In the past, checking protein levels in urine was done with an in-office dipstick test. But that test wasn't sensitive enough, as it couldn't tell you exactly how much protein was there, just a range from low to high. It was also vulnerable to the daily fluctuations in your protein levels. Today, Dr. Abernathy says that when she has concerns about a patient's blood pressure she prefers to test the ratio of protein-to-creatinine in their urine, and also conduct blood tests to check their liver function. If the protein-to-creatinine ratio comes back high, then she turns to the gold standard: a 24-hour urine collection test. (Yes, it's exactly what it sounds like. You hoard your pee for a day, then drop it off at the lab.).

Should I Be Worried?

That depends. If you're suffering from high blood pressure but your protein levels are fine, you may be experiencing gestational hypertension. It's only when high blood pressure is accompanied by high protein levels that preeclampsia becomes a concern. And yes, it can be dangerous, even fatal, for you and/or baby if it's not treated properly. More serious complications include HELLP Syndrome, which can cause you to bleed heavily, develop blood clots and fluid in your lungs, and suffer from liver or kidney failure. Any sign of increased blood pressure warrants immediate attention from your provider.

If you are diagnosed with preeclampsia, you'll probably have a conversation with your OB-GYN about delivering your baby at 37 weeks, says Dr. Abernathy. That's the point (technically called "early full term") at which there tend to be fewer complications for the baby. If you're diagnosed early on, you may go on medications and could need to be hospitalized as you await delivery; a later diagnosis naturally means decisions need to be made more urgently. Either way, it is generally thought that it's better to deliver a few weeks early than to risk your health and that of your child by continuing to wait.

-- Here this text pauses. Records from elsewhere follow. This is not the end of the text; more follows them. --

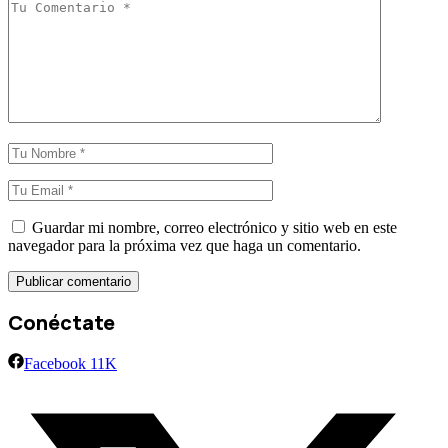
Guardar mi nombre, correo electrónico y sitio web en este
navegador para la próxima vez que haga un comentario.
Conéctate
Facebook
11K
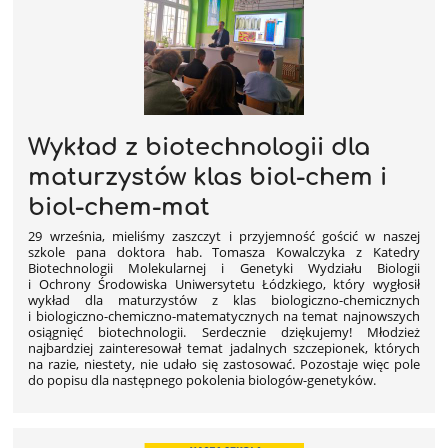
Wykład z biotechnologii dla
maturzystów klas biol-chem i
biol-chem-mat
29 września, mieliśmy zaszczyt i przyjemność gościć w naszej
szkole pana doktora hab. Tomasza Kowalczyka z Katedry
Biotechnologii Molekularnej i Genetyki Wydziału Biologii
i Ochrony Środowiska Uniwersytetu Łódzkiego, który wygłosił
wykład dla maturzystów z klas biologiczno-chemicznych
i biologiczno-chemiczno-matematycznych na temat najnowszych
osiągnięć biotechnologii. Serdecznie dziękujemy! Młodzież
najbardziej zainteresował temat jadalnych szczepionek, których
na razie, niestety, nie udało się zastosować. Pozostaje więc pole
do popisu dla następnego pokolenia biologów-genetyków.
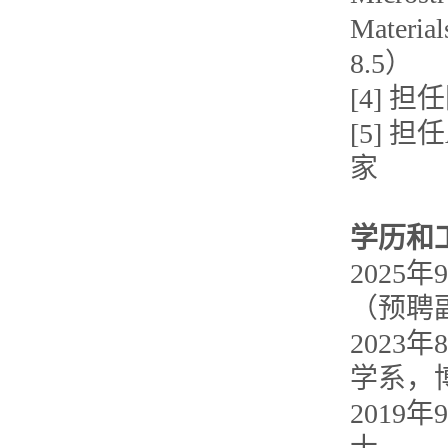
Mate
8.5）
[4] 
[5] 担
家
学历和
202
（预聘
2023
学系，
2019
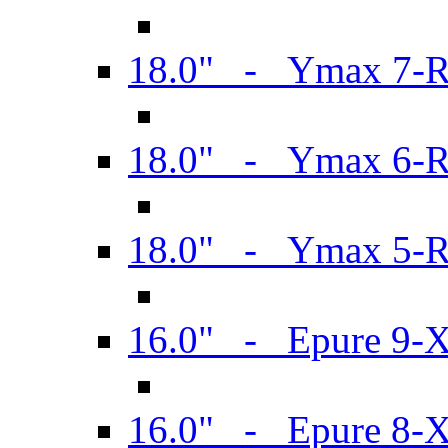
18.0" - Ymax 7-
18.0" - Ymax 6-
18.0" - Ymax 5-
16.0" - Epure 9-
16.0" - Epure 8-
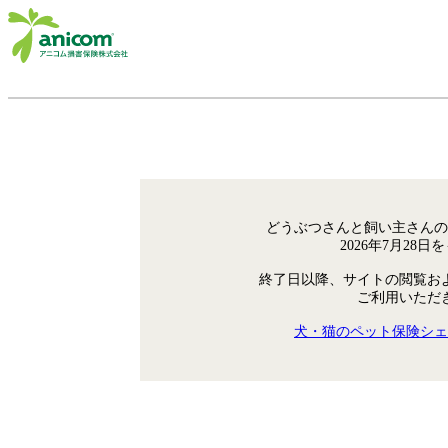
どうぶつさんと飼い主さんの
2026年7月28
終了日以降、サイトの閲覧お
ご利用いただ
犬・猫のペット保険シェ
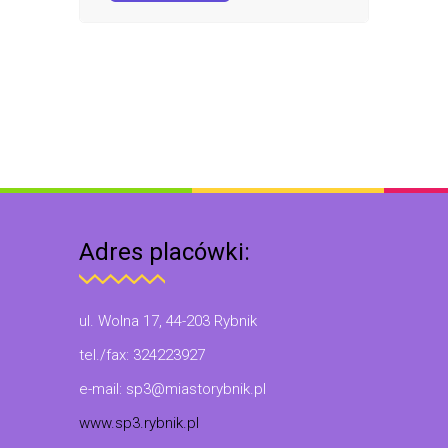
Adres placówki:
ul. Wolna 17, 44-203 Rybnik
tel./fax: 324223927
e-mail: sp3@miastorybnik.pl
www.sp3.rybnik.pl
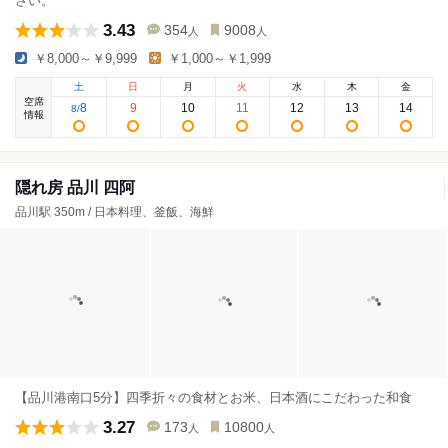
さい。
3.43
354
9008
人
人
￥8,000～￥9,999
￥1,000～￥1,999
土
日
月
火
水
木
金
空席
8
9
10
11
12
13
14
8
/
情報
隠れ房 品川 四阿
品川駅 350m / 日本料理、釜飯、海鮮
【品川港南口5分】四季折々の食材とお米、日本酒にこだわった和食
3.27
173
10800
人
人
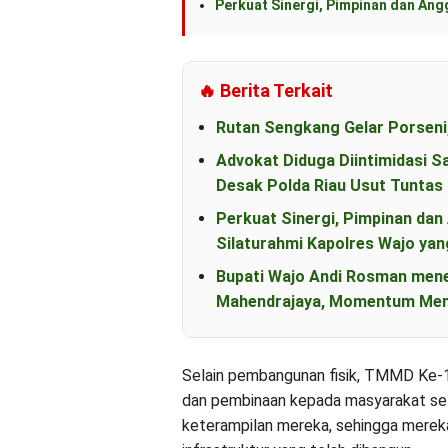
Perkuat Sinergi, Pimpinan dan An
🔥 Berita Terkait
Rutan Sengkang Gelar Porseni
Advokat Diduga Diintimidasi S
Desak Polda Riau Usut Tunta
Perkuat Sinergi, Pimpinan d
Silaturahmi Kapolres Wajo yan
Bupati Wajo Andi Rosman men
Mahendrajaya, Momentum Mem
Selain pembangunan fisik, TMMD Ke-118
dan pembinaan kepada masyarakat set
keterampilan mereka, sehingga merek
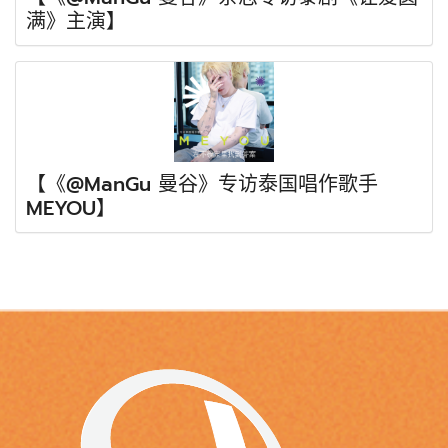
满》主演】
【《@ManGu 曼谷》专访泰国唱作歌手
MEYOU】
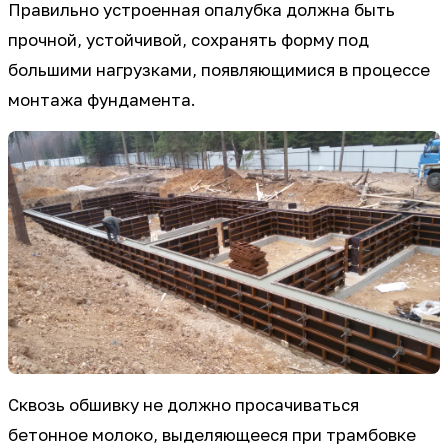
Правильно устроенная опалубка должна быть
прочной, устойчивой, сохранять форму под
большими нагрузками, появляющимися в процессе
монтажа фундамента.
Сквозь обшивку не должно просачиваться
бетонное молоко, выделяющееся при трамбовке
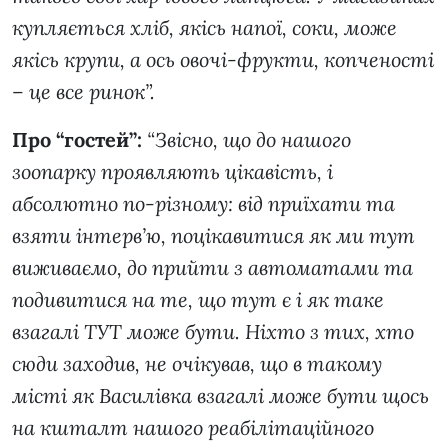
купляється хліб, якісь напої, соки, може
якісь крупи, а ось овочі-фрукти, копченості
– це все ринок”.
Про “гостей”:
“Звісно, що до нашого
зоопарку проявляють цікавість, і
абсолютно по-різному: від приїхати та
взяти інтерв’ю, поцікавитися як ми тут
виживаємо, до прийти з автоматами та
подивитися на те, що тут є і як таке
взагалі ТУТ може бути. Ніхто з тих, хто
сюди заходив, не очікував, що в такому
місті як Василівка взагалі може бути щось
на кшталт нашого реабілітаційного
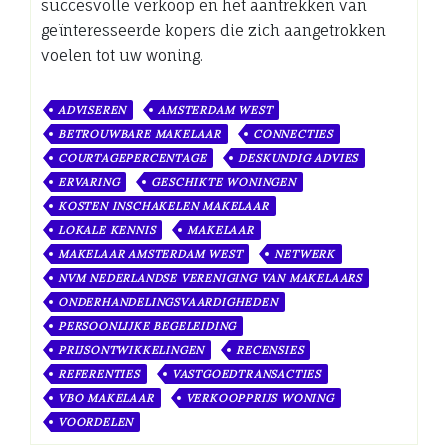
succesvolle verkoop en het aantrekken van
geïnteresseerde kopers die zich aangetrokken
voelen tot uw woning.
ADVISEREN
AMSTERDAM WEST
BETROUWBARE MAKELAAR
CONNECTIES
COURTAGEPERCENTAGE
DESKUNDIG ADVIES
ERVARING
GESCHIKTE WONINGEN
KOSTEN INSCHAKELEN MAKELAAR
LOKALE KENNIS
MAKELAAR
MAKELAAR AMSTERDAM WEST
NETWERK
NVM NEDERLANDSE VERENIGING VAN MAKELAARS
ONDERHANDELINGSVAARDIGHEDEN
PERSOONLIJKE BEGELEIDING
PRIJSONTWIKKELINGEN
RECENSIES
REFERENTIES
VASTGOEDTRANSACTIES
VBO MAKELAAR
VERKOOPPRIJS WONING
VOORDELEN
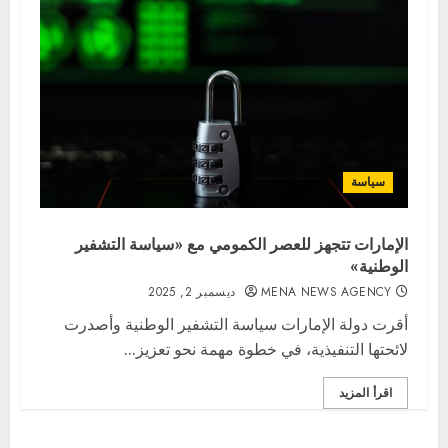
سياسة
الإمارات تتجهز للعصر الكمومي مع «سياسة التشفير
الوطنية»
MENA NEWS AGENCY
ديسمبر 2, 2025
أقرت دولة الإمارات سياسة التشفير الوطنية وأصدرت
لائحتها التنفيذية، في خطوة مهمة نحو تعزيز...
اقرأ المزيد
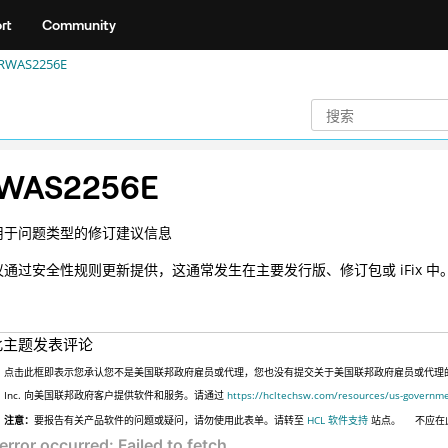
rt
Community
RWAS2256E
WAS2256E
用于问题类型的修订建议信息
议通过安全性规则更新提供，这通常发生在主要发行版、修订包或 iFix 
此主题发表评论
点击此框即表示您承认您不是美国联邦政府雇员或代理，您也没有提交关于美国联邦政府雇员或代理的信息
Inc. 向美国联邦政府客户提供软件和服务。请通过
https://hcltechsw.com/resources/us-governm
注意：
要报告有关产品软件的问题或疑问，请勿使用此表单。请转至
HCL 软件支持
站点。
不应在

Preeclampsia has historically been a driver of bad maternal health outcomes, but providers now are "very vigilant about it," says Dr. Abernathy. 'We try to diagnose it early."

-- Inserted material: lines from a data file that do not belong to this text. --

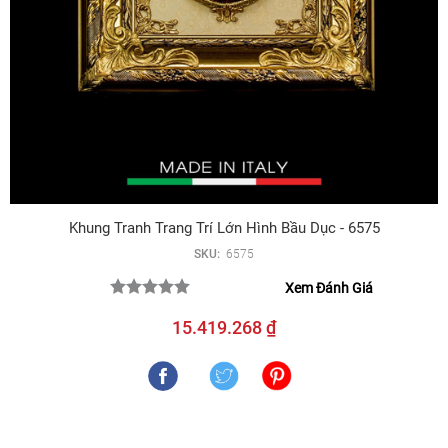
Khung Tranh Trang Trí Lớn Hình Bầu Dục - 6575
SKU:
6575
Xem Đánh Giá
15.419.268 ₫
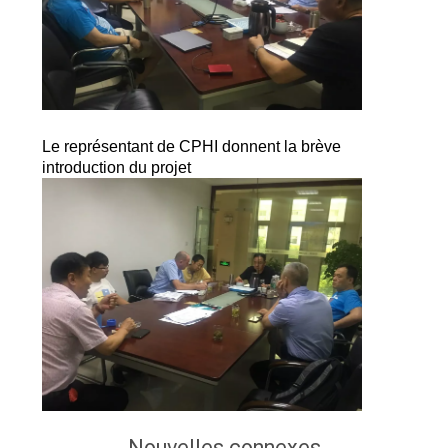
QUALITÉ
NOUVELLES
LES
Le représentant de CPHI donnent la brève
AFFAIRES
introduction du projet
CONTACT
US
PLAN
DU
SITE
Nouvelles connexes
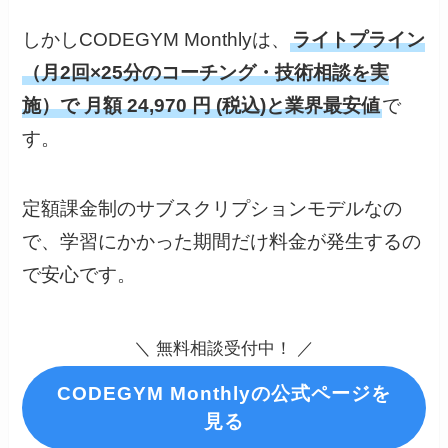
しかしCODEGYM Monthlyは、
ライトプライン
（月2回×25分のコーチング・技術相談を実
施）で 月額 24,970 円 (税込)と業界最安値
で
す。
定額課金制のサブスクリプションモデルなの
で、学習にかかった期間だけ料金が発生するの
で安心です。
＼ 無料相談受付中！ ／
CODEGYM Monthlyの公式ページを
見る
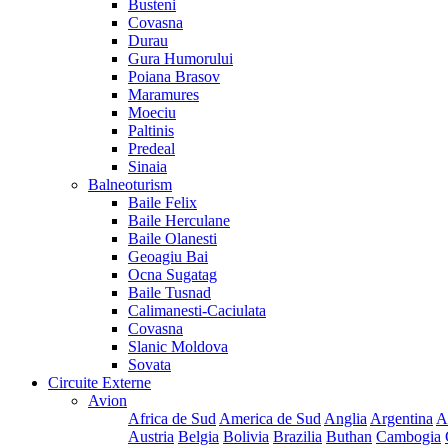
Busteni
Covasna
Durau
Gura Humorului
Poiana Brasov
Maramures
Moeciu
Paltinis
Predeal
Sinaia
Balneoturism
Baile Felix
Baile Herculane
Baile Olanesti
Geoagiu Bai
Ocna Sugatag
Baile Tusnad
Calimanesti-Caciulata
Covasna
Slanic Moldova
Sovata
Circuite Externe
Avion
Africa de Sud
America de Sud
Anglia
Argentina
A
Austria
Belgia
Bolivia
Brazilia
Buthan
Cambogia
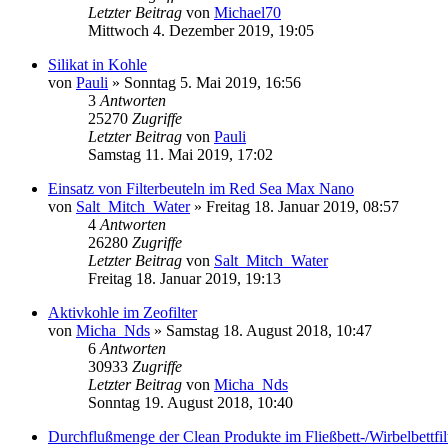
Letzter Beitrag
von
Michael70
Mittwoch 4. Dezember 2019, 19:05
Silikat in Kohle
von
Pauli
»
Sonntag 5. Mai 2019, 16:56
3
Antworten
25270
Zugriffe
Letzter Beitrag
von
Pauli
Samstag 11. Mai 2019, 17:02
Einsatz von Filterbeuteln im Red Sea Max Nano
von
Salt_Mitch_Water
»
Freitag 18. Januar 2019, 08:57
4
Antworten
26280
Zugriffe
Letzter Beitrag
von
Salt_Mitch_Water
Freitag 18. Januar 2019, 19:13
Aktivkohle im Zeofilter
von
Micha_Nds
»
Samstag 18. August 2018, 10:47
6
Antworten
30933
Zugriffe
Letzter Beitrag
von
Micha_Nds
Sonntag 19. August 2018, 10:40
Durchflußmenge der Clean Produkte im Fließbett-/Wirbelbettfil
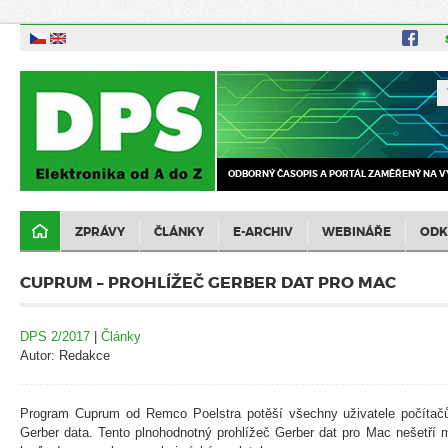
ODBORNÝ ČASOPIS A PORTÁL ZAMĚŘENÝ NA V
ZPRÁVY
ČLÁNKY
E-ARCHIV
WEBINÁŘE
ODK
CUPRUM – PROHLÍŽEČ GERBER DAT PRO MAC
DPS 2/2017
|
Články
Autor: Redakce
Program Cuprum od Remco Poelstra potěší všechny uživatele počítačů M
Gerber data. Tento plnohodnotný prohlížeč Gerber dat pro Mac nešetří m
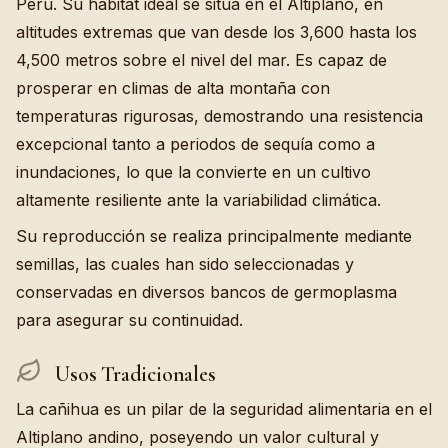
Perú. Su hábitat ideal se sitúa en el Altiplano, en
altitudes extremas que van desde los 3,600 hasta los
4,500 metros sobre el nivel del mar. Es capaz de
prosperar en climas de alta montaña con
temperaturas rigurosas, demostrando una resistencia
excepcional tanto a periodos de sequía como a
inundaciones, lo que la convierte en un cultivo
altamente resiliente ante la variabilidad climática.
Su reproducción se realiza principalmente mediante
semillas, las cuales han sido seleccionadas y
conservadas en diversos bancos de germoplasma
para asegurar su continuidad.
Usos Tradicionales
La cañihua es un pilar de la seguridad alimentaria en el
Altiplano andino, poseyendo un valor cultural y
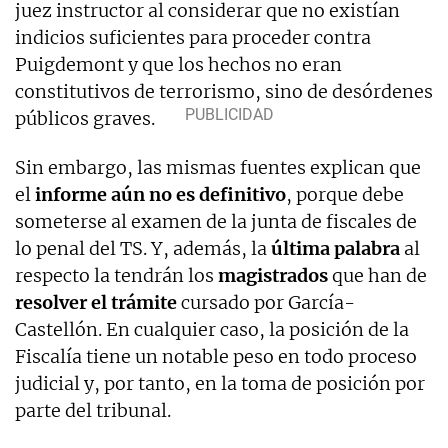
juez instructor al considerar que no existían
indicios suficientes para proceder contra
Puigdemont y que los hechos no eran
constitutivos de terrorismo, sino de desórdenes
públicos graves.
Sin embargo, las mismas fuentes explican que
el
informe aún no es
definitivo
, porque debe
someterse al examen de la junta de fiscales de
lo penal del TS. Y, además, la
última palabra
al
respecto la tendrán los
magistrados
que han de
resolver el trámite
cursado por García-
Castellón. En cualquier caso, la posición de la
Fiscalía tiene un notable peso en todo proceso
judicial y, por tanto, en la toma de posición por
parte del tribunal.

Can I Lower My Protein Levels?

There's no real way to reduce them while pregnant, says Dr. Abernathy. Your health care provider would be more likely to keep an eye on them and consider delivering the baby earlier if preeclampsia occurs. High protein is more of a marker for other problems, and those may be treated directly. If your provider suspects that your protein increase is not pregnancy related, they may monitor you after delivery.

It's important to remember that preeclampsia is a fairly random occurrence. There's not much a pregnant person can really do to prevent the condition itself. If you have a history of high blood pressure, your provider might recommend taking a baby aspirin, which has been shown to be beneficial for people at risk for developing preeclampsia.

"So many people who have preeclampsia are just prone to developing hypertension, and they're going to have high blood pressure issues when they're older," admits Dr. Abernathy.